The mare took a few steps forward. “Long Play,” she said softly, “I’m really worried. We can talk about this.”

Long Play worked his jaw. Then he shook his head. Softly at first, then roughly. “No. I’ve known you for like two days. So no.”

Harmonia scowled, anger building up in her chest. “Well, we don’t have anymore time if you’re leaving today!”

“Then we won’t talk about it.”

“Long Play! For Celestia’s sake, close the door and let’s talk for a while!”

“No!
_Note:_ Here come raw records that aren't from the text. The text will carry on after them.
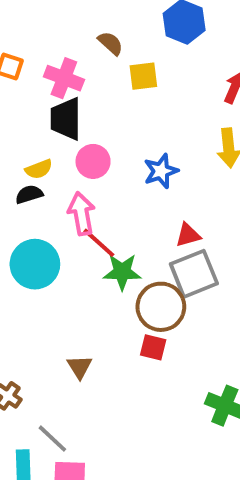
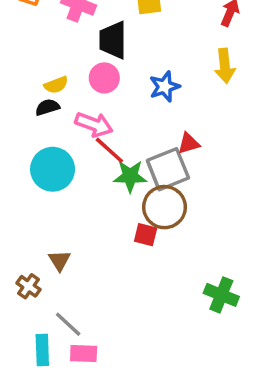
black trapezoid: (66, 119) -> (113, 40), moved
pink arrow: (81, 214) -> (94, 124), turned 120
gray square: (194, 274) -> (168, 169), moved
red square: (153, 347) -> (146, 235), moved
brown triangle: (79, 367) -> (59, 260), moved

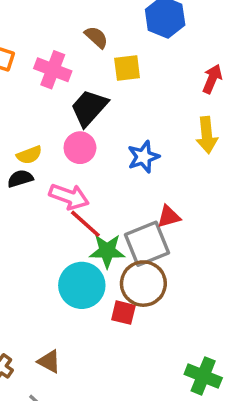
black trapezoid: (113, 40) -> (89, 108), turned 42
cyan circle: (53, 169) -> (82, 285), moved
brown triangle: (59, 260) -> (49, 361), moved, turned -30

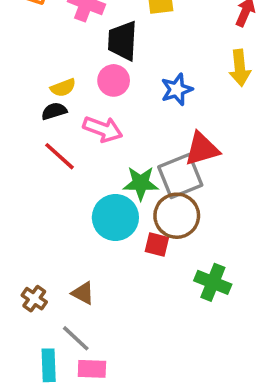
black trapezoid: (89, 108) -> (123, 41), turned -39
red triangle: (169, 217) -> (202, 149), size x1.5
red line: (85, 224) -> (60, 156), moved
green cross: (203, 376) -> (213, 282), moved

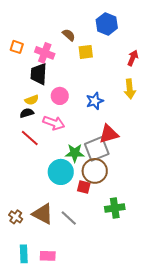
black trapezoid: (123, 41) -> (39, 74), moved
green cross: (213, 282) -> (115, 208), turned -30
brown triangle: (83, 293) -> (43, 214), size x1.6
gray line: (76, 338) -> (69, 218), moved

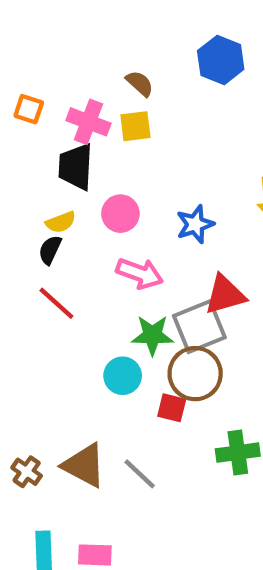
yellow square: (86, 52) -> (135, 126), moved
black semicircle: (27, 113) -> (50, 250), turned -48
pink arrow: (54, 123) -> (140, 273), moved
cyan circle: (61, 172) -> (123, 376), size x0.7

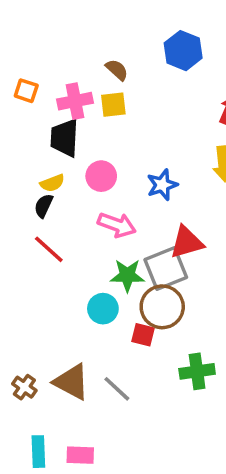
pink cross: (88, 122) -> (75, 101), turned -32

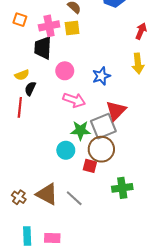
yellow semicircle: (52, 183) -> (22, 75), moved
red triangle: (187, 242) -> (116, 111), turned -30
red line: (49, 249) -> (20, 107), moved, turned 54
Why do you care?! Just let it go!”

“Just explain the Sister-damned box!”

“Why does it matter!”

“BECAUSE I CARE!” Harmonia’s shout shook through the room. “I can hardly stand you and you’re cocky and idiotic and I’m mostly certain that Gramma and your mother somehow orchestrated our meeting, but I care about you!”

Long Play’s eyes widened. There were a few beats of silence. “Did… did you just confess to me?”

Harmonia hesitated just the slightest bit. “No. No! No of course not! But we can be friends, right? And you’re supposed to tell your friend what’s bothering you.”

Long Play stared at her. “Friends?” he asked.

“Yes.”

“Just that?”

“Yes!”

A touch of cheekiness drifted back into the colt’s words. “You’re totally in love with me, aren’t you?”

Harmonia reddened for the umpteenth time that day. “No! Not with you!”

Long Play held up his hooves defensively. “Alright, alright. Careful, though, I might get you one day.”

Harmonia snorted.

The closet doors shone red and swung outwards, allowing a glowing cardboard box to float into Long Play’s waiting hooves. The colt lifted the lid, drawing out the glasses first.

“These,” he said, “are my Dad’s glasses. Or were, I guess. He never took them off.” Long Play cleared his throat. “Right, well, his name is--was--Bright Lights. He was part of the Manehattan Weather Team, in charge of making sure that Manehattan got all of its sunlight. Keep the plants in the parks alive and keep ponies reasonable warm and all that. ‘Course, he didn’t really have to work much during Winter, so he’d take another job as a technician for clubs and restaurants and, really, anyplace with lights.” Long Play nodded. “Yeah, Dad had more contacts than anypony. He was a really cool guy.”

He laid the glasses aside carefully, then reached back into the box, pulling out the picture frame. Long Play wiped at the dust with a hoof. “And this is a picture. Don’t think that I really have to explain.” He reached out, offering the picture to Harmonia. She took it, staring down at the happy family.

“How did he…” She let the question hang.

“Blinded. Flying too high on a sunny day. He tried to turn around a building, the sunlight caught off of a window. He couldn’t see and he… he crashed into the building. Knocked him out. Then he fell and--” A pause “--and yeah. That’s it.”

Harmonia turned back towards the picture. A happy family. Laughing colt, smiling mom, oblivious foal, proud father. Picture perfect.

“Mom,” continued Long Play, “doesn’t like having pictures of him around. That’s why I had to hide this one. They had been married for almost 30 years when it happened.”

Harmonia nodded. “It still hurts.”

“Yeah. Yeah, it does.”

They sat there for a few moments more both of them staring down at the picture.

Long Play spoke first. “You know, he thought that I liked colts.”

Harmonia started, glancing sharply at Long Play.

The colt smiled. “Yeah, tried to pull me aside and have ‘the talk’ and everything. It was around the time that I pierced my ear, actually. He said that he didn’t care what I did, so long as I loved the one I was with.” Long Play grinned. “He just didn’t wanna hear about anything specific.”

Harmonia giggled, then slammed a hoof over her mouth. “I’m sorry,” she said. “I shouldn’t laugh.”

“Nah, go ahead. Dad loved making ponies laugh. Especially when he could make them blush at the same time.”

“I wish that I could have met him.”

“Yeah. He would have liked you. But that feeling you’re getting? About how Gramma Phone and Mom are trying to set us up? A million times worse if Dad were here.”

“Really?”

“Oh yeah. So much worse.”

Another pause.

Long Play watched as a few drops of water fell onto the picture frame. His vision swam, pressure forming right between his eyes

“I really miss him.”

And Harmonia was there to hold him as he cried.

Author's Note:

God, this chapter was a bit of a pain to write. Glad that I got it out, though.